Will not many men have many minds?” Abigail Adams asked her husband in a letter in November 1775. The American colonies were at war with Britain and founding father John Adams was in Philadelphia, making the case for independence and a new form of self-government. “I wish I knew what mighty things were fabricating,” she wrote. Not being there when notions of people power were being debated was agony for the future president’s most trusted adviser. What if democracy didn’t prove to be any less troublesome than monarchy? “I am more and more convinced,” she warned, “that man is a dangerous creature, and that power whether vested in many or a few is ever grasping.”
On 4 July the following year, the Declaration of Independence, which John Adams had helped draft, made the United States the first modern democracy. Nearly 250 years later, much of the western world continues to see democracy as something that goes hand in hand with progress.
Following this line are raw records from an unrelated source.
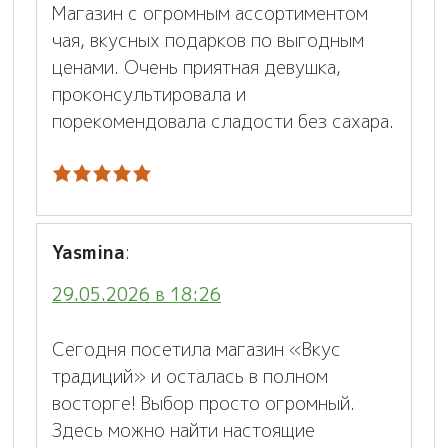
Магазин с огромным ассортиментом
чая, вкусных подарков по выгодным
ценами. Очень приятная девушка,
проконсультировала и
порекомендовала сладости без сахара.
Yasmina
:
29.05.2026 в 18:26
Сегодня посетила магазин «Вкус
традиций» и осталась в полном
восторге! Выбор просто огромный.
Здесь можно найти настоящие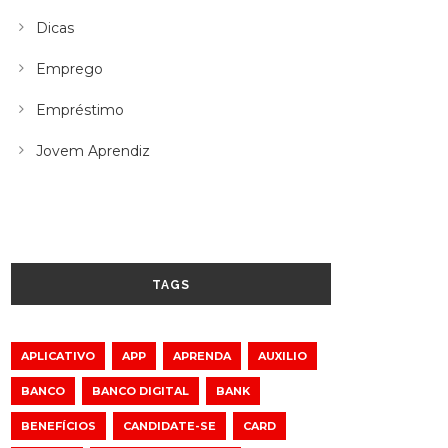
Dicas
Emprego
Empréstimo
Jovem Aprendiz
TAGS
APLICATIVO
APP
APRENDA
AUXILIO
BANCO
BANCO DIGITAL
BANK
BENEFÍCIOS
CANDIDATE-SE
CARD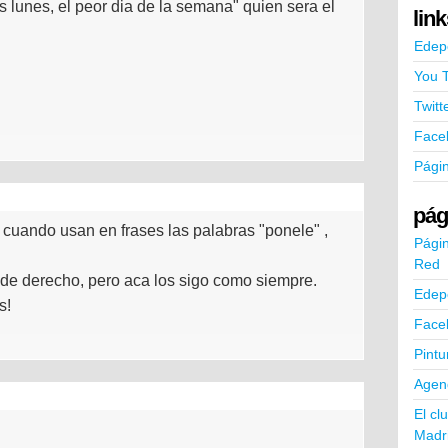
 lunes, el peor dia de la semana" quien sera el
lin
Edep
You 
Twitt
Face
Pági
pág
o cuando usan en frases las palabras "ponele" ,
Págin
Red
 de derecho, pero aca los sigo como siempre.
Edep
s!
Face
Pintu
Agend
El cl
Madr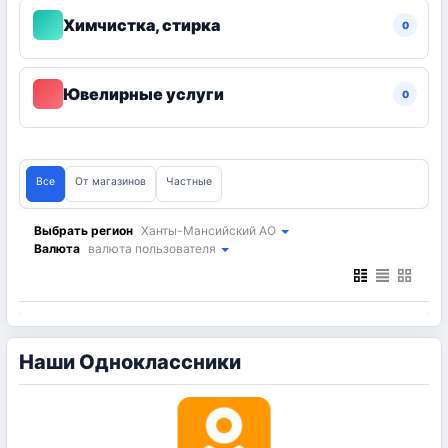
Химчистка, стирка
0
Ювелирные услуги
0
Все
От магазинов
Частные
Выбрать регион
Ханты-Мансийский АО
Валюта
валюта пользователя
Наши Одноклассники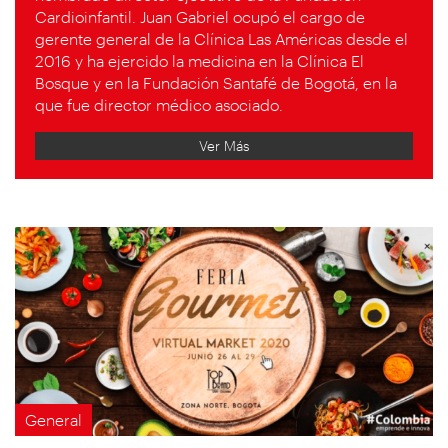
Cardioinfantil. Juan Gabriel ocupó el cargo de
gerente general de la Clínica Las Américas desde el
2016 y ha ejercido la medicina en la Clínica El
Bosque y en la Fundación Santafé de Bogotá, en la
que fue director médico asociado.
Ver Más
General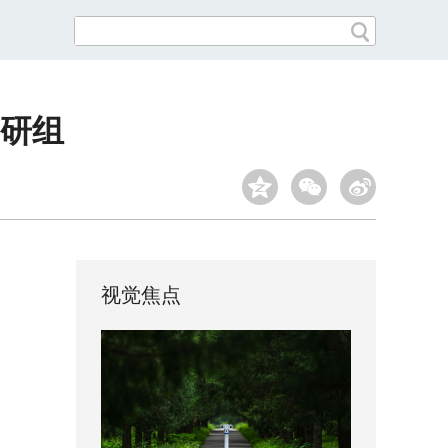
研组
视觉焦点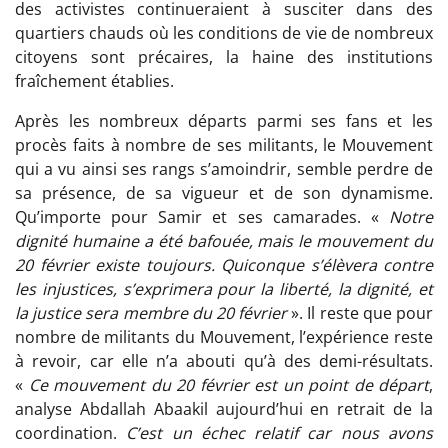
des activistes continueraient à susciter dans des
quartiers chauds où les conditions de vie de nombreux
citoyens sont précaires, la haine des institutions
fraîchement établies.
Après les nombreux départs parmi ses fans et les
procès faits à nombre de ses militants, le Mouvement
qui a vu ainsi ses rangs s’amoindrir, semble perdre de
sa présence, de sa vigueur et de son dynamisme.
Qu’importe pour Samir et ses camarades. «
Notre
dignité humaine a été bafouée, mais le mouvement du
20 février existe toujours. Quiconque s’élèvera contre
les injustices, s’exprimera pour la liberté, la dignité, et
la justice sera membre du 20 février
». Il reste que pour
nombre de militants du Mouvement, l’expérience reste
à revoir, car elle n’a abouti qu’à des demi-résultats.
«
Ce mouvement du 20 février est un point de départ
,
analyse Abdallah Abaakil aujourd’hui en retrait de la
coordination.
C’est un échec relatif car nous avons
But “binding democracy to progress can encourage a dangerous hubris”, argues the political philosopher Erica Benner in her new book. In a world subject to huge global pressures like inequality, war, migration and environmental degradation, “it is fair to ask whether a form of government based on endless debates among quarrelsome, misinformed citizens” is up to the challenge.
Benner’s answer is an emphatic yes, but it comes with a plea to throw out the self-satisfied view of the status quo as any kind of political perfection, and to bring more honesty to our conversations about the ideal versus the reality of modern democracy.
Her book is a whistle-stop tour of theory and practice over 2,500 years, but rather than being an intellectually taxing slog, it is a sparkling page-turner full of wit, original insight and unassuming erudition. Benner, who has taught at Oxford, LSE and Yale, regales us with stories of her “shallow teenage romance with Lenin”, life at her “Quaker school in suburban England” and how the rise of Solidarity scuppered her first attempt to visit Poland in 1980 amid nervousness about foreigners who might “stir the seething pot”. These and other personal anecdotes give an insight into the evolution of her ideas, as well as providing plenty of examples of why democracy requires constant maintenance.
Describing herself as a “citizen of nowhere in particular”, Benner is in a better position than most to shrug off the comfort blanket of national mythmaking. She was born to American parents in Tokyo, grew up in Japan and the UK, and has since lived and worked in many other countries, including Germany, Poland and Hungary.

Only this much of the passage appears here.